What you have to do: Return each record word for word and omit the pictures.

Working data:
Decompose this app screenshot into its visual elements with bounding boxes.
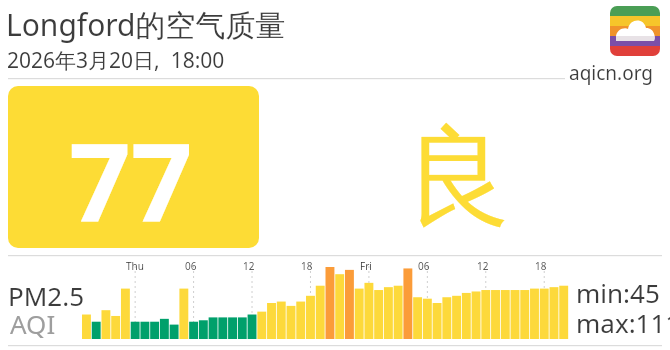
staticText: aqicn.org (569, 60, 654, 86)
staticText: PM2.5 (8, 278, 85, 313)
staticText: 18 (301, 259, 313, 273)
staticText: 12 (477, 259, 489, 273)
staticText: max:111 (576, 305, 670, 340)
staticText: AQI (10, 306, 56, 341)
staticText: 77 (69, 106, 193, 253)
staticText: Longford的空气质量 (6, 4, 286, 45)
staticText: 良 (404, 110, 512, 246)
staticText: Fri (360, 259, 372, 273)
staticText: Thu (126, 259, 144, 273)
staticText: 12 (243, 259, 255, 273)
staticText: 06 (418, 259, 430, 273)
button[interactable]: aqicn.org logo (610, 6, 660, 56)
staticText: 06 (185, 259, 197, 273)
button[interactable] (8, 86, 259, 248)
staticText: 18 (535, 259, 547, 273)
staticText: min:45 (576, 275, 660, 310)
staticText: 2026年3月20日, 18:00 (7, 46, 225, 75)
button[interactable] (0, 0, 670, 350)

Solution to this problem:
Decompose this app screenshot into its visual elements with bounding boxes.
staticText: aqicn.org (569, 60, 654, 86)
staticText: PM2.5 (8, 278, 85, 313)
staticText: 18 (301, 259, 313, 273)
staticText: 12 (477, 259, 489, 273)
staticText: max:111 (576, 305, 670, 340)
staticText: AQI (10, 306, 56, 341)
staticText: 77 (69, 106, 193, 253)
staticText: Longford的空气质量 (6, 4, 286, 45)
staticText: 良 (404, 110, 512, 246)
staticText: Fri (360, 259, 372, 273)
staticText: Thu (126, 259, 144, 273)
staticText: 12 (243, 259, 255, 273)
staticText: 06 (418, 259, 430, 273)
button[interactable]: aqicn.org logo (610, 6, 660, 56)
staticText: 06 (185, 259, 197, 273)
button[interactable] (8, 86, 259, 248)
staticText: 18 (535, 259, 547, 273)
staticText: min:45 (576, 275, 660, 310)
staticText: 2026年3月20日, 18:00 (7, 46, 225, 75)
button[interactable] (0, 0, 670, 350)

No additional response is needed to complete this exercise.